Adjusting Our “New Financial Advice” to Include Unemployment

Continuing the idea that we need a new kind of financial advice:

The “old” financial advice model, by which I also mean the current financial advice model, presumes that you’re going to have a job at all times. Technically, it knows that you aren’t going to have a job at all times, but it brushes that uncomfortable truth into the corner by quickly shouting something about a three-to-six-month emergency fund.

And, of course, if you don’t have a job, you are advised to immediately trot on down to the nearest Walmart, Starbucks, or nurse’s aide training program.

Never mind that these jobs are not known for their long-term stability, and never mind the fact that you can’t get a coffee shop job just by asking. A link was bouncing around the internet yesterday about 1,701 people applying for eight Costa Coffee jobs (I only now realized that the story is a year old but probably still makes its point), and the last time I was in a coffee shop a man literally walked in, shouted “is anyone in this industry actually hiring?” and then argued with the barista before stomping out.

And here’s another set of statistics to consider, from Fred Clark writing at Patheos:

What unemployment means is that there are no available jobs. It means that X number of people are being denied work. The unemployed are not those who refuse work, or who do not seek work, or even those with poor “job-seeking” skills. The unemployed are that percentage of the population whose right to earn a living is being denied to them. The 7 percent or so unemployment rate we have had in the years following the crisis year of the Great Recession refers to the percentage of the work-force for which no jobs exist to seek, to find or to fill.

This is why the better measure of unemployment is the ratio of job-seekers to job openings. That ratio has not sunk below 3 to 1 since the Great Recession. That means that if in a single miraculous instant, every mismatch of geography, skill-set and pay-scale were met and every job opening were filled at once, then two-thirds of our unemployed would remain unemployed. And at that point there would be no reason for any of them to send out résumés, brush up on their interview skills, or do any of that other victim-blaming make-work we expect them to do, unpaid, until such time as someone deigns to allow them to earn a living again.
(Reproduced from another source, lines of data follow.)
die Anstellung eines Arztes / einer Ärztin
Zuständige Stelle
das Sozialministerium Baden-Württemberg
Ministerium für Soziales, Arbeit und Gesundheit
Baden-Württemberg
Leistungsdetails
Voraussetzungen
So any kind of new financial advice has to include the expectation of unemployment. Either it’s going to be unemployment from not being able to find work, or it’s going to be unemployment while taking care of a child, parent, or other loved one.
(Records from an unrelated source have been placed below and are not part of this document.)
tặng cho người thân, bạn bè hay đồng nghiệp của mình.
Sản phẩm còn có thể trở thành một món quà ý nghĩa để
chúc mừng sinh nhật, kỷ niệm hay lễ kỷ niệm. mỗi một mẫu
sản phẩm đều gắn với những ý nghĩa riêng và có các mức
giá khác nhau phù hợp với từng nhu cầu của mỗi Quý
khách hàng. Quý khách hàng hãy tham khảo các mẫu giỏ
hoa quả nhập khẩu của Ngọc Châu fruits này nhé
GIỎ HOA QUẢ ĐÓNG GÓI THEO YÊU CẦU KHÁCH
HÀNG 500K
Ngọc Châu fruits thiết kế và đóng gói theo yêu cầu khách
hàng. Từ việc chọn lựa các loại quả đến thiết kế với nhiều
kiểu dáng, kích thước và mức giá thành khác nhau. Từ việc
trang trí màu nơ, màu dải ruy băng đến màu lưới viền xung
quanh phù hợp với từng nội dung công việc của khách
We’re going to be unemployed, and it’s not going to be for some three months while we burn down our emergency fund before skipping off to start a new life at Starbucks. That means we have to start handing out some new financial advice.

What is this new financial advice? This is a serious question, because I don’t know the answer. “Woooo savings” makes sense, but a lot of us are already living modest paycheck-to-paycheck lives. You may have seen that “Switzerland wants to offer all of its citizens $33K a year regardless of employment status” thing bopping around on Tumblr, but, while that would solve the “financial advice” problem, the Swiss Basic Income plan is nowhere near reality yet (and also it would only apply to the Swiss).

What advice do you think we should include, when we’re discussing planning our finances to include periods of unemployment?